Ya apenas se acordaba de su crimen, y si algo lamentaba, era no haber podido violar a su ama. Pero bien pronto ni de esto se volvió a acordar.
No pasaba mañana sin que preguntase al vigilante que cuándo lo iban a ahorcar, a lo que el funcionario le contestaba:
—¡Tiempo habrá! ¡No tengas prisa, condenado! —y se marchaba en cuanto le era posible, antes de que Yanson empezase a reírse.
Viendo que los días se sucedían iguales unos a otros, Yanson llegó a creer que la ejecución no se verificaría nunca. Casi olvidado ya del tribunal, pasábase las horas muertas tumbado en la tarima y soñando con los campos cubiertos de nieve y salpicados de montoncitos de estiércol, con la cantina del ferrocarril y con otras cosas que le parecían remotas y gratas. En la cárcel le daban bien de comer, y en poco tiempo había engordado bastante. Parecía un personaje.
—Si ahora me viese mi ama, sí que se enamoraría de mí —se dijo un día—. Estoy tan gordo como su marido.
Sus únicos deseos eran beber vodkay montar a caballo.
La detención de los terroristas se supo muy pronto en la cárcel. Aquel día, cuando Yanson le hizo su pregunta de costumbre, el inspector le respondió:
—Ahora, pronto.
Miróle tranquila y solemnemente, y repitió:
—Ahora sí que va a ser pronto. Al cabo de una semana, según creo.
Yanson palideció; parecía como dormido, tan turbia era la mirada de sus ojos vidriosos.

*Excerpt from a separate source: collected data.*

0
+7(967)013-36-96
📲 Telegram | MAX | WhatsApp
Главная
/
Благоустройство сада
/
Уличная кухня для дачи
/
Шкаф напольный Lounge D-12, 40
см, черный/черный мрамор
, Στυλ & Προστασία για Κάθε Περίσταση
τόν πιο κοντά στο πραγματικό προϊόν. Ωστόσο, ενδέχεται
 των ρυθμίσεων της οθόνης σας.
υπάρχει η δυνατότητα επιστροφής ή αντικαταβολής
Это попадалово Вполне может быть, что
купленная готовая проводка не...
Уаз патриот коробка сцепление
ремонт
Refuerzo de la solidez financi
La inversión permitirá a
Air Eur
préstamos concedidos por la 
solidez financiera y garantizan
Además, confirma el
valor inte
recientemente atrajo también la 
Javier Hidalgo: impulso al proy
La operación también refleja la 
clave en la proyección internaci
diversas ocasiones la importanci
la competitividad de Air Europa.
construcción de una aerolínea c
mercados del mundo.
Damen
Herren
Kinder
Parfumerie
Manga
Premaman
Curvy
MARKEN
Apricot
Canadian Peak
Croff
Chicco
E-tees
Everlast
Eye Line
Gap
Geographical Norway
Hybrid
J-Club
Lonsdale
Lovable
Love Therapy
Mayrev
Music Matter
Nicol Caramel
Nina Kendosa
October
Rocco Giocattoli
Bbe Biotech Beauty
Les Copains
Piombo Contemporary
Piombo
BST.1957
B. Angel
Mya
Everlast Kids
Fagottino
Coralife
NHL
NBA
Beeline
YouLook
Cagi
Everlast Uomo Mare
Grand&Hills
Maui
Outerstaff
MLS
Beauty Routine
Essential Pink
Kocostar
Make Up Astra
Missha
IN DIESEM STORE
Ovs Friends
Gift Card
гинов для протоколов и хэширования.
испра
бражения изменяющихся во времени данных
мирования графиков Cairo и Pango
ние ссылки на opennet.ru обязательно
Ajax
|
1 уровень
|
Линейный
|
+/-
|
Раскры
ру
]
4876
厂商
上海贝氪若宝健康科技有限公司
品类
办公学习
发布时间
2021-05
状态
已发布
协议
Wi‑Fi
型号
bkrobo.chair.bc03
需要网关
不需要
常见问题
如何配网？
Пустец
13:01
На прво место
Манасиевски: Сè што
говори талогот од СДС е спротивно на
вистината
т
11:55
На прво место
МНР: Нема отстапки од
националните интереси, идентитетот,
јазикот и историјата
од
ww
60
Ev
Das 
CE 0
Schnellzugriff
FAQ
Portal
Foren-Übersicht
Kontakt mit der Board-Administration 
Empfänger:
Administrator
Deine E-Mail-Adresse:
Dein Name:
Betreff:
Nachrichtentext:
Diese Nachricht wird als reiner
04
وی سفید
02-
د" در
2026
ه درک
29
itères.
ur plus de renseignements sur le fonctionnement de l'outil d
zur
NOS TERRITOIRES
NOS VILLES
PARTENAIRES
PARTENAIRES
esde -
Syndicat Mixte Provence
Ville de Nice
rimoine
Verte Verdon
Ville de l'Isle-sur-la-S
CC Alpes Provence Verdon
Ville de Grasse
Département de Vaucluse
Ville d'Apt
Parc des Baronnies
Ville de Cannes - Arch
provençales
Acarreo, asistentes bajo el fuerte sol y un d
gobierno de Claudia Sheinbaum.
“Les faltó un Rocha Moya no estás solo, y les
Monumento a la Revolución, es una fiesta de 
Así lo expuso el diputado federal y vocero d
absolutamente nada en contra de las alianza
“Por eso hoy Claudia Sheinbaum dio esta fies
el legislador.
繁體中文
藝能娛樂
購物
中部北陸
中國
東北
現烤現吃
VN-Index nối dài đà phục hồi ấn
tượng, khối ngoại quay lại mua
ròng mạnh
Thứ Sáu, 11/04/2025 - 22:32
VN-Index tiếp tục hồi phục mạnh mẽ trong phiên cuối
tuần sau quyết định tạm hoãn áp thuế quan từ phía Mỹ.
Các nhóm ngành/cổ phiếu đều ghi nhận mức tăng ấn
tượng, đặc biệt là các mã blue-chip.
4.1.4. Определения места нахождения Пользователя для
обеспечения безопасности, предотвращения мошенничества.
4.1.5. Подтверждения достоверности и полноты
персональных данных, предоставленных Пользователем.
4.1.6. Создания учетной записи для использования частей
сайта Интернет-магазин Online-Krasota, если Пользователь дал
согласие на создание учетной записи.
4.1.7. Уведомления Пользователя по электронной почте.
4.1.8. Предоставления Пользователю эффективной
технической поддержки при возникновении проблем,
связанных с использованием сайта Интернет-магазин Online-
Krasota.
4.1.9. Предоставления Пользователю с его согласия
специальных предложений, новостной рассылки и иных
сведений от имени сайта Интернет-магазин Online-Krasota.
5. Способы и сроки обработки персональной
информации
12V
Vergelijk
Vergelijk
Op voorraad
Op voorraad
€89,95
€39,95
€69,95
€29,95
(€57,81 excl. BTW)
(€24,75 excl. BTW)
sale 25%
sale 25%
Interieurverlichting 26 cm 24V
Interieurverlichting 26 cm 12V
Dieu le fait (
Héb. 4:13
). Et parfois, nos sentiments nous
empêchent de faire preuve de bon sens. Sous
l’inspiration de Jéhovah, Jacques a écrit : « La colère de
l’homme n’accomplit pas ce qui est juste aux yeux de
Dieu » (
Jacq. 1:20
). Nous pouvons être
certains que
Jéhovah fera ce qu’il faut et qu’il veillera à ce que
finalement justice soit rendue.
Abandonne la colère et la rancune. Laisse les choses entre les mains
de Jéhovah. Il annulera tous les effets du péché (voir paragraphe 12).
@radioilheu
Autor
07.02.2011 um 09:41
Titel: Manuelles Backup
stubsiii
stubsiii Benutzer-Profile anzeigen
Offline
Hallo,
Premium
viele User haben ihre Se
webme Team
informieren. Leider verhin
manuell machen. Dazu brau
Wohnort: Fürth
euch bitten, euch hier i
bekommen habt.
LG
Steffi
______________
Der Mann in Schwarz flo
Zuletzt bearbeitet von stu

—¿Estás bromeando? —preguntó.
—Tanto que lo esperabas y ahora no lo crees. No estamos aquí para bromas. Sois vosotros a quienes os gustan las chanzas, nosotros no tenemos tiempo para ello —dijo el inspector con dignidad, y se alejó.
Al anochecer del mismo día, Yanson ya aparecía más delgado. Su piel, alisada durante el último tiempo, se contrajo nuevamente en numerosas arruguitas. Tenía los ojos completamente adormecidos y sus movimientos tornáronse lentos y pesados, como si cada inclinación de la cabeza, cada movimiento de los dedos, cada paso que daba, fuera una empresa difícil y complicada que hubiera de meditarse antes de ser efectuada. Por la noche se acostó en su camilla, pero no cerró los ojos, y así permanecieron abiertos hasta la mañana siguiente.
—¡Ajá! —dijo el inspector con satisfacción, al verle el día siguiente—. Ahora comprendes que no estás en una taberna, amigo.